[Task description]
The lines to find are those in the entries that hold the word "axis"; copy every one of them.

[Supplied material]
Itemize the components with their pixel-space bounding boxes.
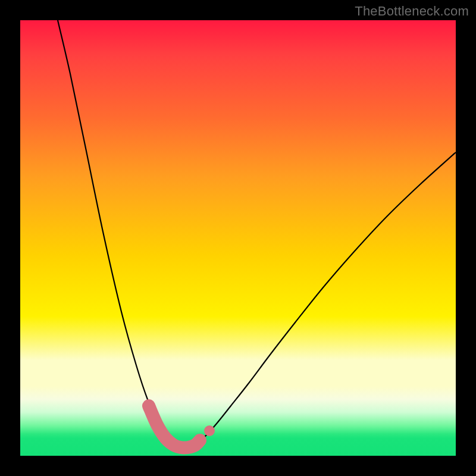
chart-svg xyxy=(20,20,456,456)
thin-curve-group xyxy=(58,20,456,449)
chart-frame: TheBottleneck.com xyxy=(0,0,476,476)
dot-accent-group xyxy=(204,425,215,436)
thick-accent-path xyxy=(149,406,200,448)
thick-accent-group xyxy=(149,406,200,448)
thin-curve-path xyxy=(58,20,456,449)
watermark-text: TheBottleneck.com xyxy=(355,4,469,19)
dot-accent-circle xyxy=(204,425,215,436)
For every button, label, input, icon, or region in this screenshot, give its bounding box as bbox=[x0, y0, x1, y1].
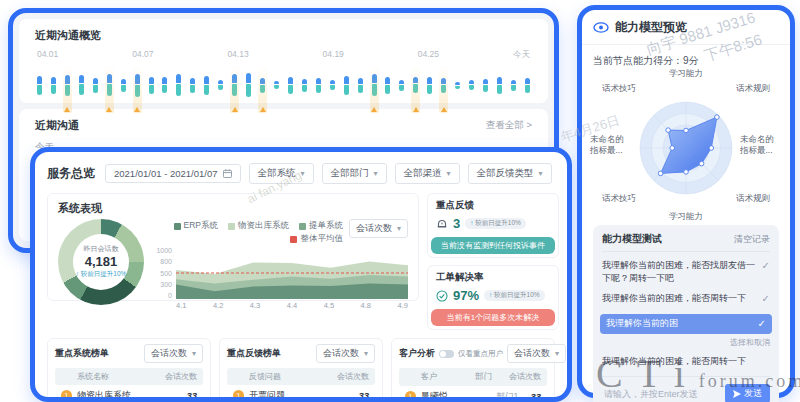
timeline-bar[interactable] bbox=[511, 62, 516, 108]
date-range-value: 2021/01/01 - 2021/01/07 bbox=[114, 168, 218, 179]
timeline-bar[interactable] bbox=[316, 62, 321, 108]
timeline-bar[interactable] bbox=[413, 62, 418, 108]
clear-records-link[interactable]: 清空记录 bbox=[734, 233, 770, 246]
capability-model-panel: 能力模型预览 当前节点能力得分：9分 学习能力 话术规则 未命名的指标最... … bbox=[577, 5, 795, 398]
donut-center-delta: ↑ 较前日提升10% bbox=[76, 270, 127, 278]
table-row[interactable]: 1 开票问题 33 bbox=[227, 385, 375, 402]
date-range-picker[interactable]: 2021/01/01 - 2021/01/07 bbox=[105, 164, 241, 183]
timeline-bar[interactable] bbox=[372, 62, 377, 108]
test-message-selected[interactable]: 我理解你当前的困 ✓ bbox=[600, 314, 772, 335]
capability-radar-chart: 学习能力 话术规则 未命名的指标最... 话术规则 学习能力 话术技巧 未命名的… bbox=[594, 70, 778, 220]
date-label: 04.13 bbox=[227, 49, 248, 61]
system-performance-title: 系统表现 bbox=[58, 201, 408, 216]
donut-center: 昨日会话数 4,181 ↑ 较前日提升10% bbox=[73, 234, 129, 290]
rank-badge: 1 bbox=[233, 390, 244, 401]
radar-axis-label: 话术规则 bbox=[736, 83, 770, 94]
timeline-bar[interactable] bbox=[497, 62, 502, 108]
filter-label: 全部渠道 bbox=[404, 167, 442, 180]
test-message[interactable]: 我理解你当前的困难，能否找朋友借一下呢？周转一下吧 ✓ bbox=[602, 259, 770, 285]
timeline-bar[interactable] bbox=[79, 62, 84, 108]
no-complaint-banner: 当前没有监测到任何投诉事件 bbox=[431, 237, 555, 254]
chevron-down-icon: ▾ bbox=[397, 224, 401, 233]
filter-bar: 服务总览 2021/01/01 - 2021/01/07 全部系统▾ 全部部门▾… bbox=[47, 163, 555, 184]
test-message[interactable]: 我理解你当前的困难，能否周转一下 bbox=[602, 355, 770, 368]
chat-input[interactable] bbox=[602, 388, 719, 400]
filter-department-dropdown[interactable]: 全部部门▾ bbox=[322, 163, 387, 184]
feedback-ranking-dropdown[interactable]: 会话次数▾ bbox=[316, 344, 375, 363]
capability-title: 能力模型预览 bbox=[615, 19, 687, 36]
timeline-bar[interactable] bbox=[204, 62, 209, 108]
date-label: 04.19 bbox=[323, 49, 344, 61]
trend-legend: ERP系统 物资出库系统 提单系统 整体平均值 bbox=[154, 219, 343, 245]
send-button[interactable]: 发送 bbox=[725, 384, 770, 402]
table-row[interactable]: 1 物资出库系统 33 bbox=[55, 385, 203, 402]
timeline-bar[interactable] bbox=[302, 62, 307, 108]
metric-dropdown[interactable]: 会话次数▾ bbox=[349, 219, 408, 238]
timeline-bar[interactable] bbox=[385, 62, 390, 108]
filter-label: 全部反馈类型 bbox=[477, 167, 534, 180]
filter-feedback-type-dropdown[interactable]: 全部反馈类型▾ bbox=[468, 163, 552, 184]
date-label: 今天 bbox=[513, 49, 530, 61]
customer-ranking-dropdown[interactable]: 会话次数▾ bbox=[507, 344, 566, 363]
key-feedback-value: 3 bbox=[453, 216, 460, 231]
radar-axis-label: 话术技巧 bbox=[602, 193, 636, 204]
timeline-bar[interactable] bbox=[525, 62, 530, 108]
send-icon bbox=[733, 390, 741, 398]
customer-dept: 部门1 bbox=[496, 391, 530, 402]
date-label: 04.07 bbox=[132, 49, 153, 61]
filter-system-dropdown[interactable]: 全部系统▾ bbox=[249, 163, 314, 184]
timeline-bar[interactable] bbox=[358, 62, 363, 108]
timeline-bar[interactable] bbox=[107, 62, 112, 108]
table-row[interactable]: 1 晨曦悦 部门1 33 bbox=[399, 386, 547, 402]
timeline-bar[interactable] bbox=[274, 62, 279, 108]
feedback-issue: 开票问题 bbox=[249, 389, 358, 402]
ticket-resolution-title: 工单解决率 bbox=[436, 271, 550, 284]
timeline-bar[interactable] bbox=[93, 62, 98, 108]
donut-center-value: 4,181 bbox=[85, 254, 118, 270]
communication-timeline-bars[interactable] bbox=[35, 62, 532, 108]
timeline-bar[interactable] bbox=[246, 62, 251, 108]
timeline-bar[interactable] bbox=[469, 62, 474, 108]
timeline-bar[interactable] bbox=[162, 62, 167, 108]
ticket-resolution-value: 97% bbox=[453, 288, 479, 303]
date-label: 04.25 bbox=[418, 49, 439, 61]
timeline-bar[interactable] bbox=[232, 62, 237, 108]
timeline-bar[interactable] bbox=[441, 62, 446, 108]
chevron-down-icon: ▾ bbox=[555, 349, 559, 358]
timeline-bar[interactable] bbox=[218, 62, 223, 108]
chevron-down-icon: ▾ bbox=[364, 349, 368, 358]
system-performance-card: 系统表现 昨日会话数 4,181 ↑ 较前日提升10% ERP系统 bbox=[47, 193, 419, 301]
feedback-delta-pill: ↑ 较前日提升10% bbox=[465, 218, 526, 229]
filter-channel-dropdown[interactable]: 全部渠道▾ bbox=[395, 163, 460, 184]
session-count: 33 bbox=[530, 391, 541, 402]
timeline-bar[interactable] bbox=[399, 62, 404, 108]
timeline-bar[interactable] bbox=[149, 62, 154, 108]
timeline-bar[interactable] bbox=[135, 62, 140, 108]
timeline-bar[interactable] bbox=[330, 62, 335, 108]
filter-label: 全部系统 bbox=[258, 167, 296, 180]
radar-axis-label: 未命名的指标最... bbox=[590, 134, 632, 155]
timeline-bar[interactable] bbox=[65, 62, 70, 108]
timeline-bar[interactable] bbox=[483, 62, 488, 108]
timeline-bar[interactable] bbox=[51, 62, 56, 108]
key-feedback-ranking-table: 重点反馈榜单 会话次数▾ 反馈问题 会话次数 1 开票问题 33 2 在ERP系… bbox=[219, 338, 383, 402]
timeline-bar[interactable] bbox=[176, 62, 181, 108]
timeline-bar[interactable] bbox=[121, 62, 126, 108]
timeline-bar[interactable] bbox=[260, 62, 265, 108]
unresolved-issue-banner: 当前有1个问题多次未解决 bbox=[431, 309, 555, 326]
eye-icon bbox=[593, 22, 609, 33]
timeline-bar[interactable] bbox=[427, 62, 432, 108]
view-all-link[interactable]: 查看全部 > bbox=[486, 119, 532, 132]
timeline-bar[interactable] bbox=[344, 62, 349, 108]
legend-item: 整体平均值 bbox=[290, 233, 343, 245]
customer-name: 晨曦悦 bbox=[421, 390, 496, 402]
rank-badge: 1 bbox=[405, 391, 416, 402]
system-ranking-dropdown[interactable]: 会话次数▾ bbox=[144, 344, 203, 363]
test-message[interactable]: 我理解你当前的困难，能否周转一下 ✓ bbox=[602, 292, 770, 307]
timeline-bar[interactable] bbox=[190, 62, 195, 108]
timeline-bar[interactable] bbox=[455, 62, 460, 108]
timeline-bar[interactable] bbox=[37, 62, 42, 108]
timeline-bar[interactable] bbox=[288, 62, 293, 108]
overview-title: 近期沟通概览 bbox=[35, 28, 532, 43]
key-users-toggle[interactable] bbox=[439, 350, 454, 358]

[Your solution]
radar-axis-label: 话术规则 bbox=[736, 83, 770, 94]
radar-axis-label: 话术技巧 bbox=[602, 193, 636, 204]
radar-axis-label: 未命名的指标最... bbox=[590, 134, 632, 155]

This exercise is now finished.